You're a thinking organism.
And when ideas come across you, they should be carefully examined.
And any of them that are forcing you to adopt them without any scrutiny, those are dangerous.
These dogmatic positions that you see where people rigidly adhere to ideologies, it's one of the reasons why free speech is so fucking important.
Because those things are how you lead to dictatorship.
Those things are how you lead to communism.
Those things are how you lead to A literal inability to debate, discuss, and examine things.
When you can't count yourself as an intelligent person or a critical thinker if you won't do that.
If you won't challenge your own ideas or let your ideas be challenged.
And your idea is not valid.
If you're not going to challenge your own ideas and if you're not going to allow others to challenge your ideas, then your idea is not valid.

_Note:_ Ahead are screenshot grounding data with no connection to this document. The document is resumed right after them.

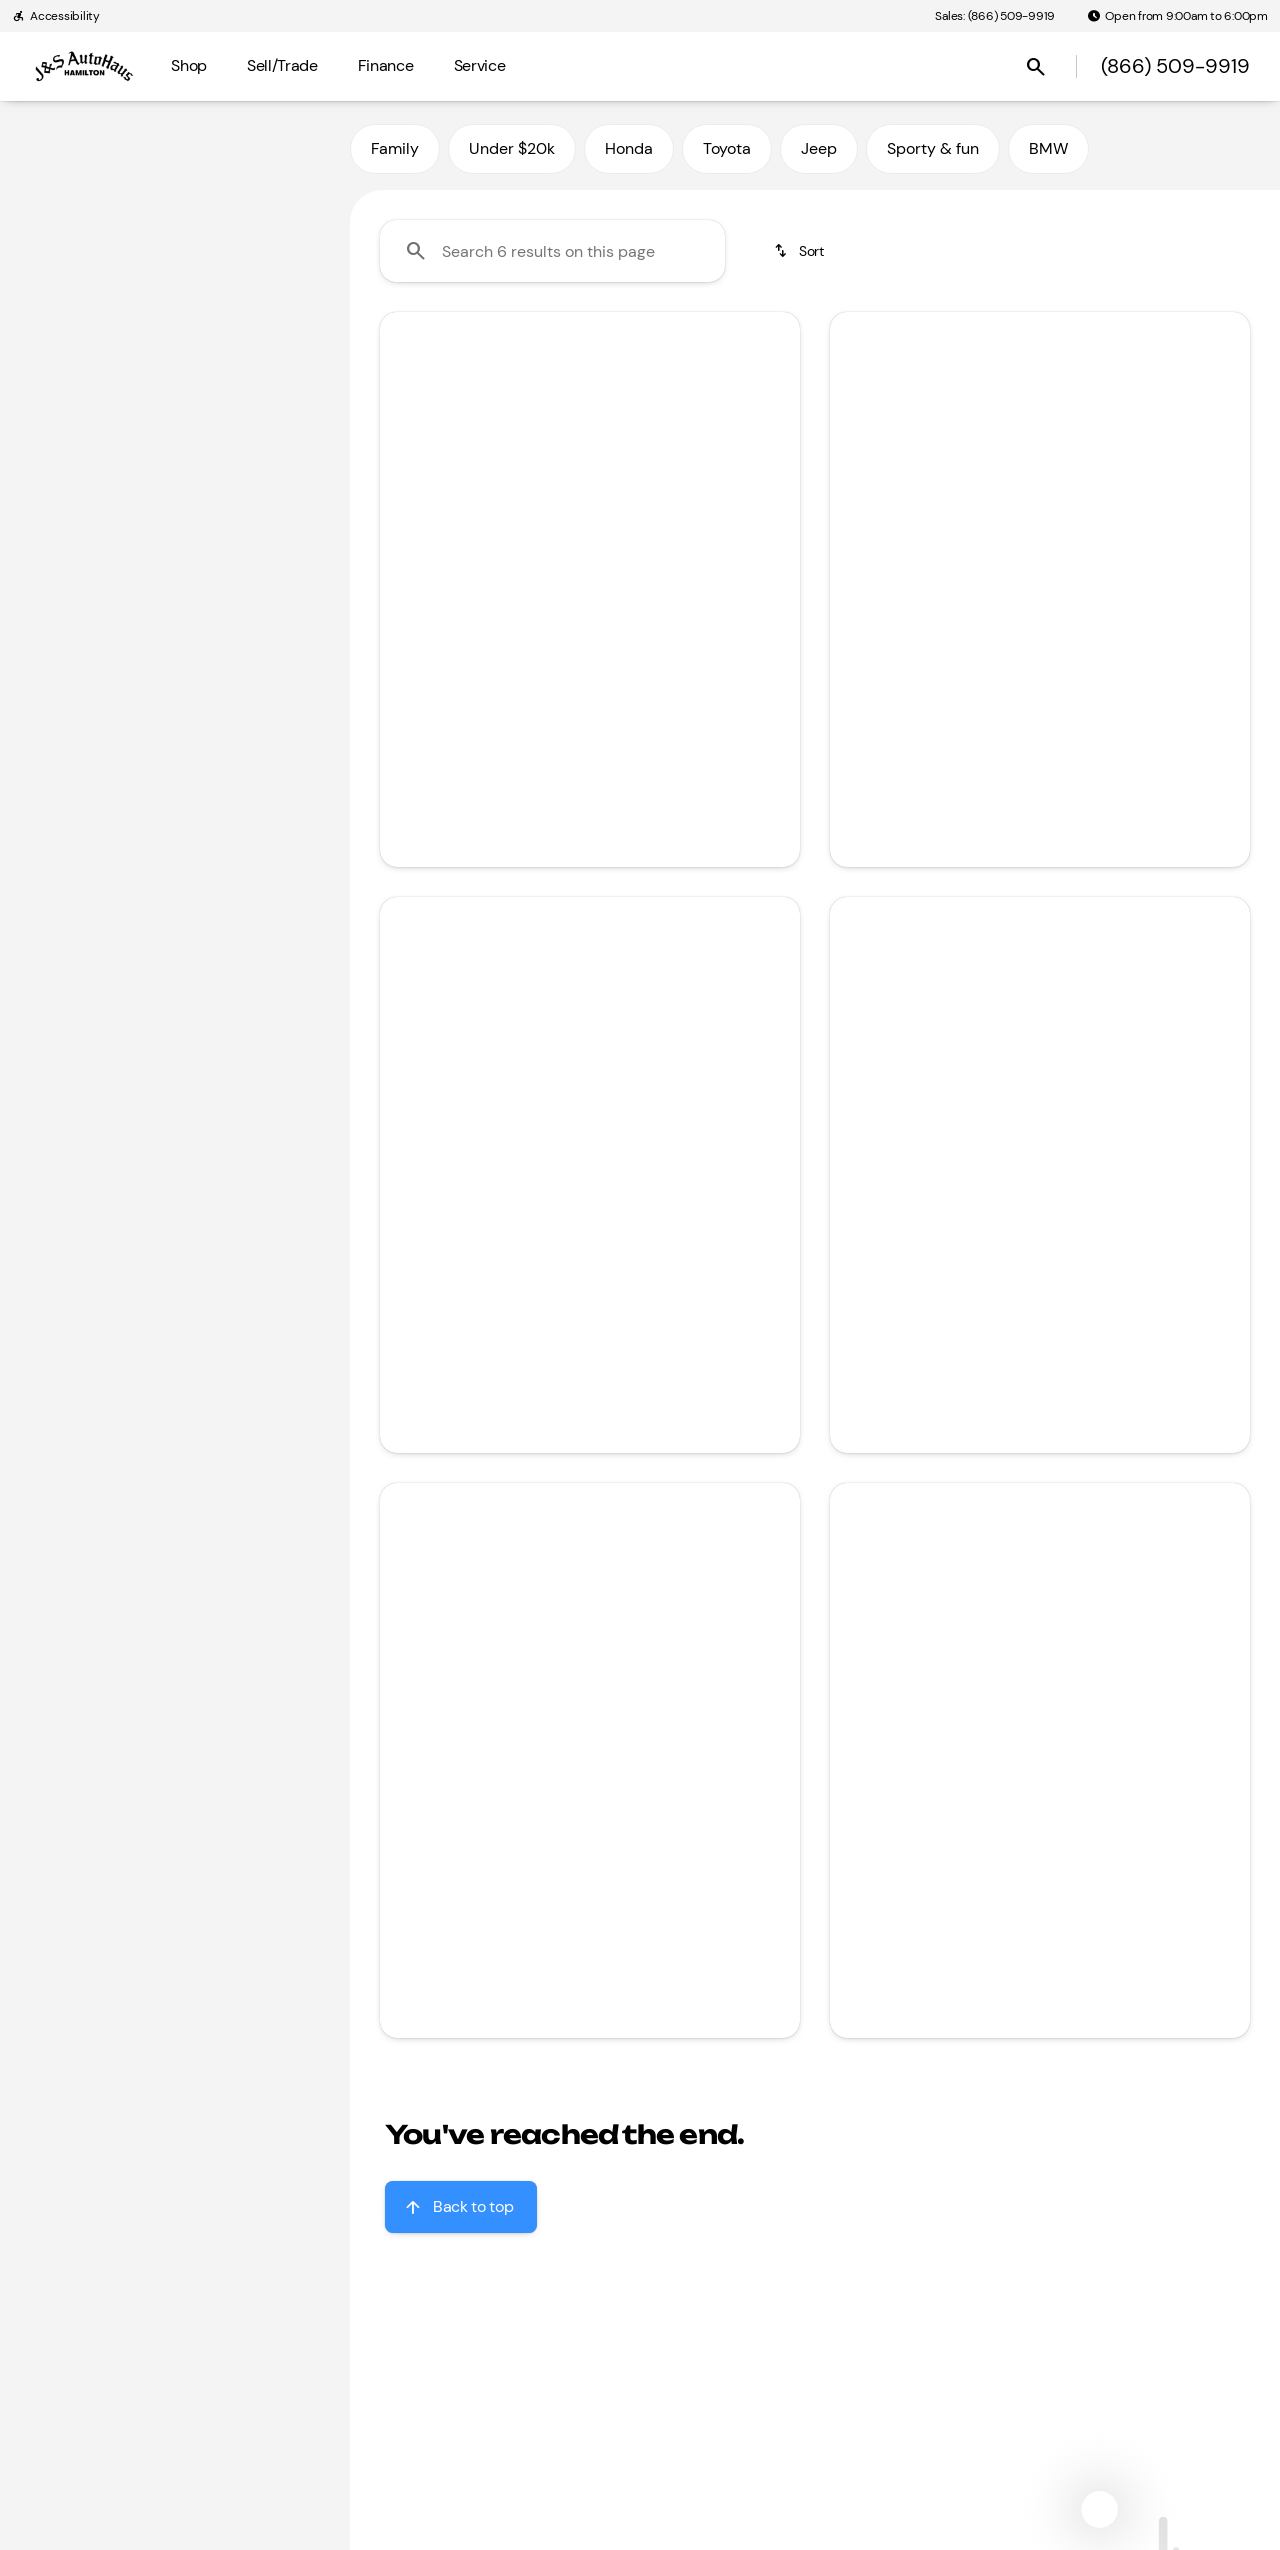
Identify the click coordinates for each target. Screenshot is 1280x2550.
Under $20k (512, 148)
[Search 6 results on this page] (552, 251)
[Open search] (1036, 67)
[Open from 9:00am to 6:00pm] (1177, 16)
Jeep (819, 148)
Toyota (727, 148)
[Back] (287, 139)
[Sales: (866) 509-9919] (995, 16)
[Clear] (269, 505)
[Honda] (50, 179)
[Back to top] (461, 2207)
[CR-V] (120, 179)
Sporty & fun (933, 148)
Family (395, 148)
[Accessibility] (56, 16)
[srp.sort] (800, 251)
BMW (1048, 148)
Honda (629, 148)
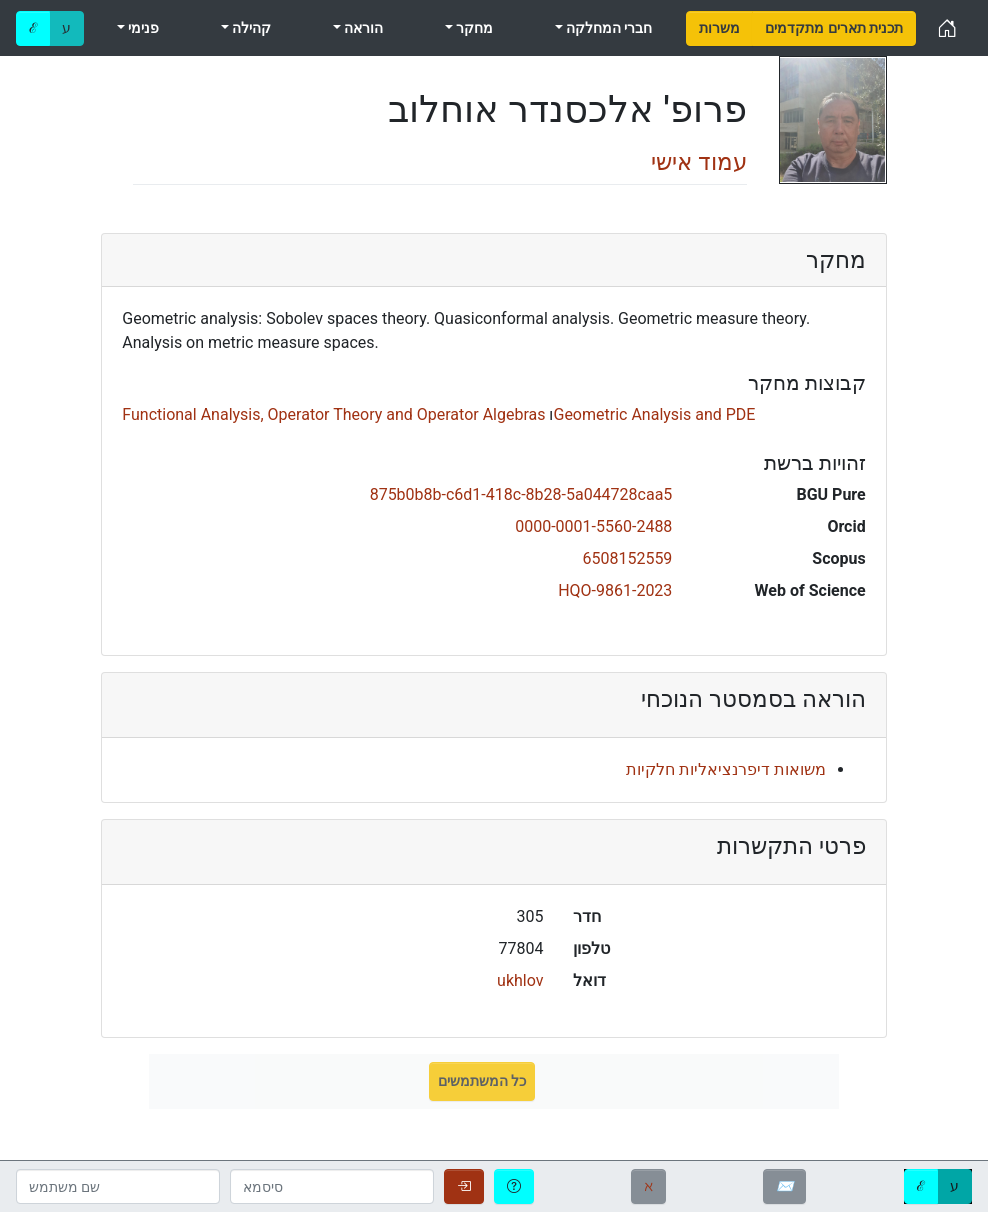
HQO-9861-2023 (615, 590)
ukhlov (520, 980)
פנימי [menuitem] (142, 28)
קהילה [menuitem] (250, 28)
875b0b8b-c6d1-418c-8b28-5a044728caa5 (521, 494)
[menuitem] (719, 28)
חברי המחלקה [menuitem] (608, 28)
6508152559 (627, 558)
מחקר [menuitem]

It has to be put to the test, essentially.
And it's incredible to me how few people understand that and think that What strength is, is to just stick doggedly to the thing that you've always said.
You've been saying the same thing for 20 years.
Hopefully, you've changed your mind about things since you were 20 years old and now you're 40. I mean, that's what growth and wisdom is.
I mean, how sad and pathetic if you still believe all the same things you did in your 20s.
But they see it as a form of weakness, I guess.
Again, I know that I'm being repetitive, but I came from that place where I did post hyperbolic statements on Twitter and I was kind of black and white in my thinking in terms of certain issues.
And I did think that people who saw things differently were bad or dumb or whatever.
And, you know, having nuanced conversations is so much harder and for whatever reason so much more controversial and you get attacked so much more.
I get, I mean you do of course too, but like I get attacked for having conversations with people even if I don't agree with them.
And people assume that I agree with them because I'm having the conversation with them and I'm not being mean to them or I'm not like, you're a terrible person.
Yeah, of course I don't agree with him on all things.
We're very different people.
But I think he's super smart.
I think he's super ethical.
He's legit.
I have so much more respect for somebody who is honest and authentic and rational versus somebody who's going to doggedly stick to ideology no matter what.
Even if they don't believe it.
Even if they're proven wrong.
Even if it doesn't make sense.
It's not a coherent argument.
You know...
I don't want that.
I'm not interested in that.
I'm interested in truth.
I'm interested in authenticity.
And if that makes me, which is what everybody else says, that makes me like right wing or like a ball palmer.